Department(s) Centre for Ecosystem Studies
Aquatic Ecology and Water Quality Management
WIMEK
Publication type Refereed Article in a scientific journal
Publication year 2001
Abstract Incubation experiments demonstrated a differential sensitivity to natural UV-radiation among the dominant phytoplankton species from three Arctic lakes, situated near Ny-Ålesund, Spitsbergen (79° N).
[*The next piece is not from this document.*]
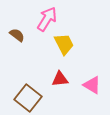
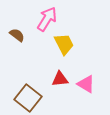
pink triangle: moved 6 px left, 1 px up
The growth of small chlorophytes, diatoms and picocyanobacteria from two oligotrophic lakes was inhibited primarily by the shorter wavelength UV components, while the growth of the larger colony-forming species (cyanobacteria, Planktothrix sp., Woronichinia sp. and the chrysophyte, Uroglena americana Calkins) apparently was stimulated. These colonies (not easily eaten by daphnids) dominated at the end of the experiment in those treatments where the short wavelength UV components were not excluded. For the two oligotrophic localities, 70 and 61%, respectively, of total phytoplankton biovolume were edible in the treatments excluding short wavelength UV, compared to only 13 and 19%, respectively, in the treatments including such radiation. For the third, more productive and less transparent lake, the percentage of edible species in the treatments with and without short wavelength UV radiation did not differ (ca. 75% for both treatments).